Distribuição ao proprietário

há considerações fiscais para um proprietário que toma posse de um veículo da empresa ou peça de equipamento ou dá-lo a um membro da família. O tratamento tributário dessa distribuição dependerá primeiro da estrutura tributária da empresa; uma empresa s ou C é tratada de forma diferente das sociedades individuais e parcerias:

  • para as empresas, a distribuição do ativo resulta em uma venda considerada pelo valor justo de mercado e, portanto, possivelmente, um ganho tributável. O valor justo de mercado deve ser calculado de alguma maneira razoável para ajudar a determinar qualquer ganho ou perda.
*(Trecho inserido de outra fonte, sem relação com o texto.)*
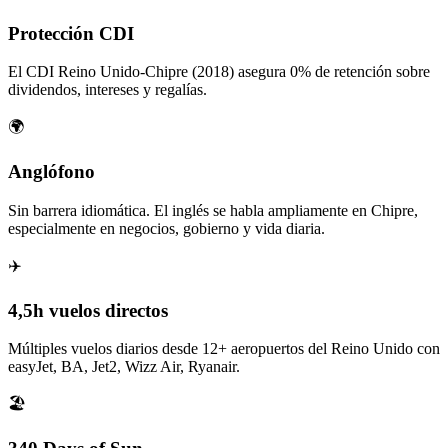
Protección CDI
El CDI Reino Unido-Chipre (2018) asegura 0% de retención sobre
dividendos, intereses y regalías.
🌍
Anglófono
Sin barrera idiomática. El inglés se habla ampliamente en Chipre,
especialmente en negocios, gobierno y vida diaria.
✈️
4,5h vuelos directos
Múltiples vuelos diarios desde 12+ aeropuertos del Reino Unido con
easyJet, BA, Jet2, Wizz Air, Ryanair.
🏖️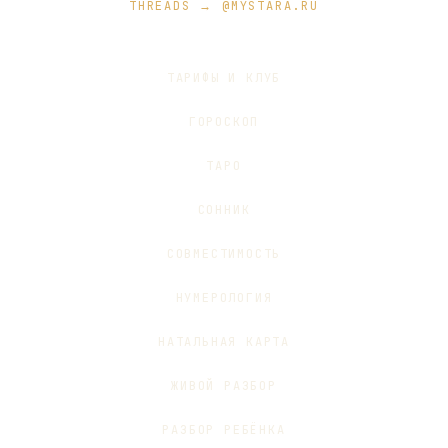
THREADS → @MYSTARA.RU
ТАРИФЫ И КЛУБ
ГОРОСКОП
ТАРО
СОННИК
СОВМЕСТИМОСТЬ
НУМЕРОЛОГИЯ
НАТАЛЬНАЯ КАРТА
ЖИВОЙ РАЗБОР
РАЗБОР РЕБЁНКА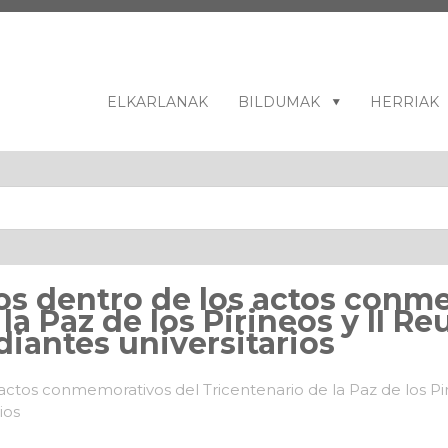
ELKARLANAK
BILDUMAK
HERRIAK
ros dentro de los actos conm
la Paz de los Pirineos y II R
diantes universitarios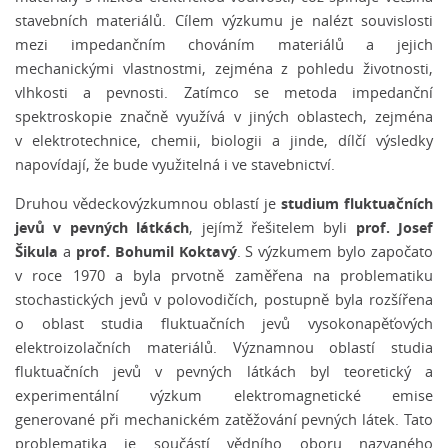
stavebních materiálů. Cílem výzkumu je nalézt souvislosti
mezi impedančním chováním materiálů a jejich
mechanickými vlastnostmi, zejména z pohledu životnosti,
vlhkosti a pevnosti. Zatímco se metoda impedanční
spektroskopie značně využívá v jiných oblastech, zejména
v elektrotechnice, chemii, biologii a jinde, dílčí výsledky
napovídají, že bude využitelná i ve stavebnictví.
studium fluktuačních
Druhou vědeckovýzkumnou oblastí je
jevů v pevných látkách
prof. Josef
, jejímž řešitelem byli
Šikula
prof. Bohumil Koktavý
a
. S výzkumem bylo započato
v roce 1970 a byla prvotně zaměřena na problematiku
stochastických jevů v polovodičích, postupně byla rozšířena
o oblast studia fluktuačních jevů vysokonapěťových
elektroizolačních materiálů. Významnou oblastí studia
fluktuačních jevů v pevných látkách byl teoretický a
experimentální výzkum elektromagnetické emise
generované při mechanickém zatěžování pevných látek. Tato
problematika je součástí vědního oboru nazvaného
Em seguida, as regras de venda do ativo entram em jogo com uma exceção significativa: Se a venda considerada resultar em perda, a perda não será permitida para fins fiscais se o destinatário possuir mais de 50% da empresa, direta ou indiretamente. Enquanto o proprietário é obrigado a pagar imposto sobre qualquer ganho, ele ou ela é incapaz de de deduzir a perda. Se houver um ganho na distribuição, a tributação é a mesma que uma venda, a única diferença é o uso do valor de mercado justo estimado à medida que a venda prossegue.
  • para propriedades individuais, a distribuição pode ou não exigir a recaptura de alguma depreciação quando um ativo de uso comercial é convertido em um ativo pessoal. Se a recaptura for necessária, a distribuição é tributada à maior taxa prevalecente no ano de distribuição.
  • para parcerias, a distribuição pode exigir recapturar alguma depreciação, mas haveria perguntas adicionais para responder: a propriedade foi contribuída? Em caso afirmativo, por qual parceiro? Por quanto tempo a propriedade foi mantida pela parceria? A distribuição para o mesmo parceiro que contribuiu com a propriedade? O ativo foi comprado pela parceria? A distribuição da propriedade contribuída para outro parceiro? Com a tributação da parceria, ao contrário das corporações, as questões aumentam em número e a transação aumenta em complexidade.

planejamento

é sempre inteligente entrar em contato com seu consultor confiável ao vender, negociar ou distribuir veículos ou equipamentos de propriedade da empresa para um proprietário. Pergunte o que é melhor para o negócio, quando a transação deve ocorrer, se uma venda ou troca deve ser contemplada e como a distribuição do ativo afetará o proprietário. Se você esperar até depois da transação, poderá não ter opções para reduzir ou adiar impostos.

entre em contato com seu consultor fiscal da HBK se quiser mais informações em 772-287-4480.